Limitations & Future Work¶
- IR construction incurs computational overhead; inference latency is significantly higher than pure text API calls (1.63 s/page vs Google 0.38 s/page), making it unsuitable for high-concurrency real-time scenarios.
- Completely dependent on the robustness of upstream OCR / layout detection. PDFs with poor scan quality or eccentric layouts still fail, as evidenced by the UTB results compared to DeepL.
- Translation quality is inherently limited by the LLM; BabelDOC is not an MT engine. Typesetting still needs optimization for language pairs with extreme morphological differences (e.g., vertical Traditional Chinese ↔ Latin scripts).
- Evaluation focused primarily on scientific literature / technical docs / patents; layout-heavy scenarios like novels or graphics-rich magazines were not covered.

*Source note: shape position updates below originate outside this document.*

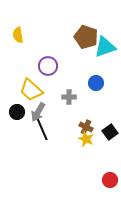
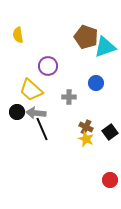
gray arrow: moved 2 px left, 1 px down; rotated 66 degrees clockwise
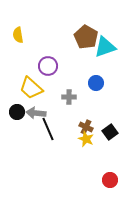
brown pentagon: rotated 10 degrees clockwise
yellow trapezoid: moved 2 px up
black line: moved 6 px right
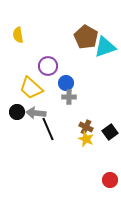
blue circle: moved 30 px left
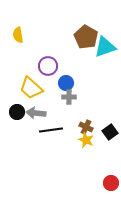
black line: moved 3 px right, 1 px down; rotated 75 degrees counterclockwise
yellow star: moved 1 px down
red circle: moved 1 px right, 3 px down
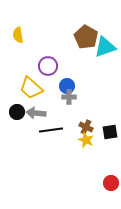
blue circle: moved 1 px right, 3 px down
black square: rotated 28 degrees clockwise
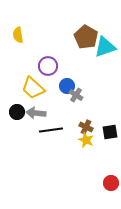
yellow trapezoid: moved 2 px right
gray cross: moved 7 px right, 2 px up; rotated 32 degrees clockwise
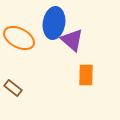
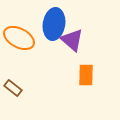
blue ellipse: moved 1 px down
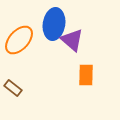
orange ellipse: moved 2 px down; rotated 76 degrees counterclockwise
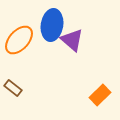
blue ellipse: moved 2 px left, 1 px down
orange rectangle: moved 14 px right, 20 px down; rotated 45 degrees clockwise
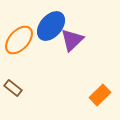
blue ellipse: moved 1 px left, 1 px down; rotated 32 degrees clockwise
purple triangle: rotated 35 degrees clockwise
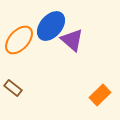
purple triangle: rotated 35 degrees counterclockwise
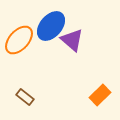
brown rectangle: moved 12 px right, 9 px down
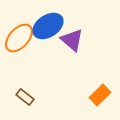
blue ellipse: moved 3 px left; rotated 16 degrees clockwise
orange ellipse: moved 2 px up
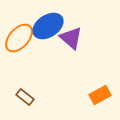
purple triangle: moved 1 px left, 2 px up
orange rectangle: rotated 15 degrees clockwise
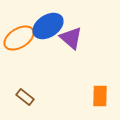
orange ellipse: rotated 16 degrees clockwise
orange rectangle: moved 1 px down; rotated 60 degrees counterclockwise
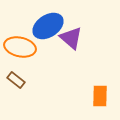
orange ellipse: moved 1 px right, 9 px down; rotated 44 degrees clockwise
brown rectangle: moved 9 px left, 17 px up
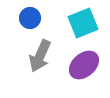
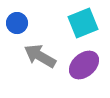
blue circle: moved 13 px left, 5 px down
gray arrow: rotated 96 degrees clockwise
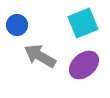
blue circle: moved 2 px down
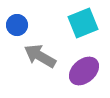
purple ellipse: moved 6 px down
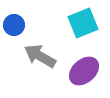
blue circle: moved 3 px left
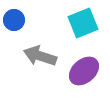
blue circle: moved 5 px up
gray arrow: rotated 12 degrees counterclockwise
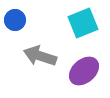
blue circle: moved 1 px right
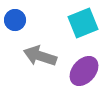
purple ellipse: rotated 8 degrees counterclockwise
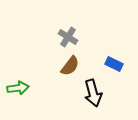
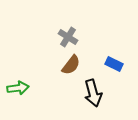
brown semicircle: moved 1 px right, 1 px up
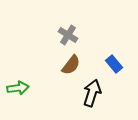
gray cross: moved 2 px up
blue rectangle: rotated 24 degrees clockwise
black arrow: moved 1 px left; rotated 148 degrees counterclockwise
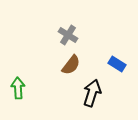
blue rectangle: moved 3 px right; rotated 18 degrees counterclockwise
green arrow: rotated 85 degrees counterclockwise
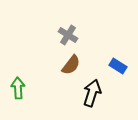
blue rectangle: moved 1 px right, 2 px down
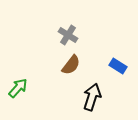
green arrow: rotated 45 degrees clockwise
black arrow: moved 4 px down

- The adaptive scaling step size of 0.05 is empirical; in cases of extreme expansion (e.g., English → German), font sizes might drop to unreadable levels. There is no hard constraint discussion for font size thresholds.
Related Work & Insights¶
- vs PDFMathTranslate (Previous work by same authors): Monolithic black box, no IR. BabelDOC decomposes it into IR + modules, allows independent replacement of LLM/OCR, and adds terminology extraction + cross-page context + adaptive typesetting.
- vs DeepL Document / Google Doc Translate: Commercial closed-source + text-stream focused, poor layout restoration. BabelDOC is open-source + IR-based + explicit layout control.
- vs Doc2X / MinerU / Mathpix: One-way parsing (PDF → Markdown), cannot perform reverse reconstruction. BabelDOC's bi-directional IR is the key differentiator.
- vs LayoutReader / DocLayout-YOLO: These are upstream layout models for the IR; BabelDOC treats them as hot-swappable plugins.
- vs LLM Long-context Translation: Pure long-context LLM translation loses layout and formulas. BabelDOC adds layout-aware scaffolding to the LLM, representing a pragmatic engineering combination.
Rating¶
- Novelty: ⭐⭐⭐⭐ The IR paradigm is not new to document processing, but achieving bi-directional operation + pluginization for PDF translation is a first for system implementation.
- Experimental Thoroughness: ⭐⭐⭐⭐ 200-page benchmark + human evaluation + LLM-as-judge + component ablations; both quantitative and qualitative analyses are well-executed.
- Writing Quality: ⭐⭐⭐⭐ The five modules are explained clearly, and tables correspond closely with case studies.
- Value: ⭐⭐⭐⭐⭐ 8.4K stars, strong community impact, and industrial usability make it an excellent example of an ACL system demo.